**DATA:**

::::::

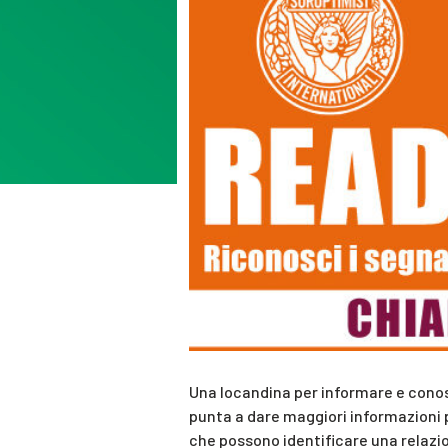
Una locandina per informare e conosc
punta a dare maggiori informazioni 
che possono identificare una relazio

::::::

**EXERCISE BRIEF:** The answer must be exactly the lines from the one containing "punta a dare maggiori informazioni" through the final line of the data, both ends included, and nothing else.

**SOLUTION BELOW:**
punta a dare maggiori informazioni 
che possono identificare una relazio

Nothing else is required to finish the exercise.